Before reaching this moment of darkness, on my laptop screen and in my heart, I must preface what comes next with a confession. I am a Black man living with clinical depression and anxiety. What may seem like a small occurrence to some, may push others into a waterfall of emotions. Sure, you may say ‘it’s just a computer and can be replaced,’ or ‘there are worse things that can happen.’ However, hundreds of songs, song starts, beats, ideas, and compositions were gone in a matter of moments. When you are confronted with a scenario like the one I’m describing, you could be sent into a pit of heavy darkness that could literally keep you from getting out of bed for days, even weeks.

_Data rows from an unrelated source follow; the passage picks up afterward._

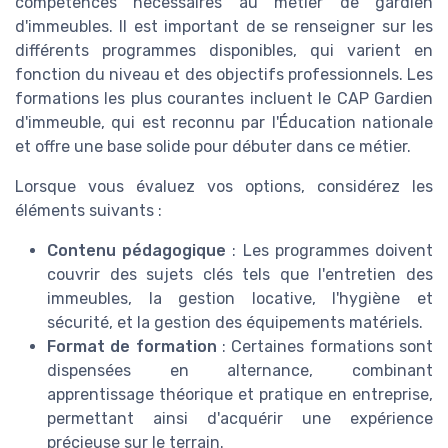
compétences nécessaires au métier de gardien
d'immeubles. Il est important de se renseigner sur les
différents programmes disponibles, qui varient en
fonction du niveau et des objectifs professionnels. Les
formations les plus courantes incluent le CAP Gardien
d'immeuble, qui est reconnu par l'Éducation nationale
et offre une base solide pour débuter dans ce métier.
Lorsque vous évaluez vos options, considérez les
éléments suivants :
Contenu pédagogique
: Les programmes doivent
couvrir des sujets clés tels que l'entretien des
immeubles, la gestion locative, l'hygiène et
sécurité, et la gestion des équipements matériels.
Format de formation
: Certaines formations sont
dispensées en alternance, combinant
apprentissage théorique et pratique en entreprise,
permettant ainsi d'acquérir une expérience
précieuse sur le terrain.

By this time, I’d discovered therapy, having first started with my therapist in 2014. In my community, this is major. It was commonplace for my white counterparts to not only go to therapy but to talk about it openly amongst friends. In the Black community, therapy or mental health can be looked upon as a luxury or ‘something for white folks.’ We are accustomed to coping with mental illness in other ways:

Pray It Away - ‘God won’t give you nothing you can’t handle, baby. Now ask Him to bless you and take your pain away.’

Go see 'Big Momma' - ‘Come here baby, give me a hug. Everything gon’ be alright. Life can get hard, but smile...it could be worse.’

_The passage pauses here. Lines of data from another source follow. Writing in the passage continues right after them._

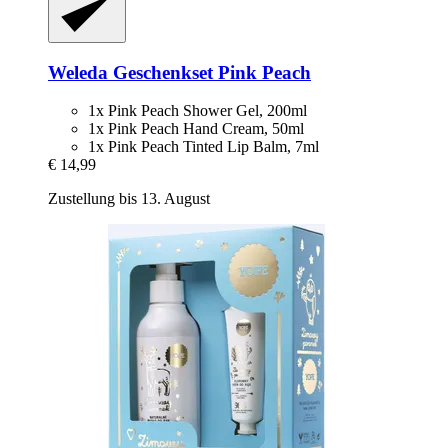
Weleda
Geschenkset Pink Peach
1x Pink Peach Shower Gel, 200ml
1x Pink Peach Hand Cream, 50ml
1x Pink Peach Tinted Lip Balm, 7ml
€ 14,99
Zustellung bis 13. August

Be ‘Strong’ - ‘Bruh...the f**k wrong with you? Suck that s**t up!!’

Keep It To Yourself - ‘Nobody else out there could ever understand what I’m going through, so what’s the use of talking about it.’

Self-Medicate - ‘Po’ up-- DRANK! Headshot--DRANK! Stand Up--DRANK! Sit down--DRANK!’ - Kendrick Lamar, “Swimming Pools,” 2015

Fortunately for me, I’ve learned how to truly cope with mental illness after years of going to see a paid professional. Among other things, one of the main ways that help when I feel the darkness creeping in is playlisting. On this particular day, after the pain I felt inside for the death of my MacBook, I pulled out my iPhone and headed over to Spotify to eulogize my fallen comrade with a playlist aptly titled, “Crash.” I start compiling songs that serve as my emotional bodyguards against depression’s attempt to assassinate my joy once again.

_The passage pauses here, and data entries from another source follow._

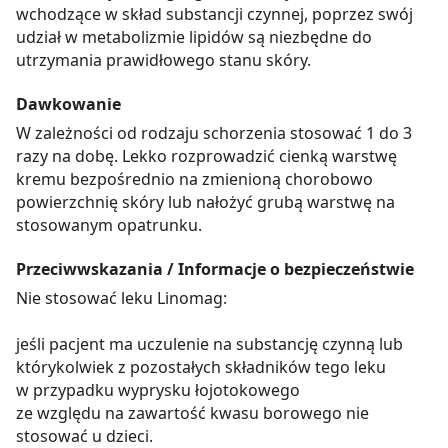
wchodzące w skład substancji czynnej, poprzez swój
udział w metabolizmie lipidów są niezbędne do
utrzymania prawidłowego stanu skóry.
Dawkowanie
W zależności od rodzaju schorzenia stosować 1 do 3
razy na dobę. Lekko rozprowadzić cienką warstwę
kremu bezpośrednio na zmienioną chorobowo
powierzchnię skóry lub nałożyć grubą warstwę na
stosowanym opatrunku.
Przeciwwskazania / Informacje o bezpieczeństwie
Nie stosować leku Linomag:
jeśli pacjent ma uczulenie na substancję czynną lub
którykolwiek z pozostałych składników tego leku
w przypadku wyprysku łojotokowego
ze względu na zawartość kwasu borowego nie
stosować u dzieci.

One artist whose music serves as a cape through darkness is none other than Kid Cudi. This playlist, which should probably be titled “Use In Case Of Emergency Only,” shows the power of Cudi’s light in the darkness. One of the songs that I add to the playlist, and instantly play that fateful day is his ever calming, brooding yet hopeful “Speedin’ Bullet 2 Heaven.” The opening chords evoke the feelings of emotions as cars, competing on the proverbial race track of loneliness, darkness, and despair. But when those drums and guitar riffs join in, the race no longer feels as tiring.

Oh if I crash, oh if I crash

Or if I land, no matter the case

I’m all smiles, I’m all smiles

-Kid Cudi, “Speedin Bullet 2 Heaven,” 2015

Those opening lines always calm my fears, slow down my hyper anxiety-induced heartbeat, and let me know that no matter what, I will be ok. It’s not just the lyrics, but it’s the way Cudi croons. I mean...his voice sounds and feels like a warm wool blanket that you’d want to wrap yourself up in to stay warm in a Colorado ranch during the wintertime. “Speedin Bullet 2 Heaven” serves as a card I can pull when it feels like this life is too much. A lifeline.

I find myself returning to this song when pain can seem insurmountable. I played it when my grandfather succumbed to cancer later that summer. I played it when, after I finally got the nerve to quit that soul-sucking 9-5 job, I went broke and could no longer afford to feed, clothe or shelter myself or my then-girlfriend, now wife. I play it whenever I feel the darkness starting to seep in my pores due to things out of my control. What that song does for me, not only gives me comfort but also empowers me to battle my demons with a smile on my face.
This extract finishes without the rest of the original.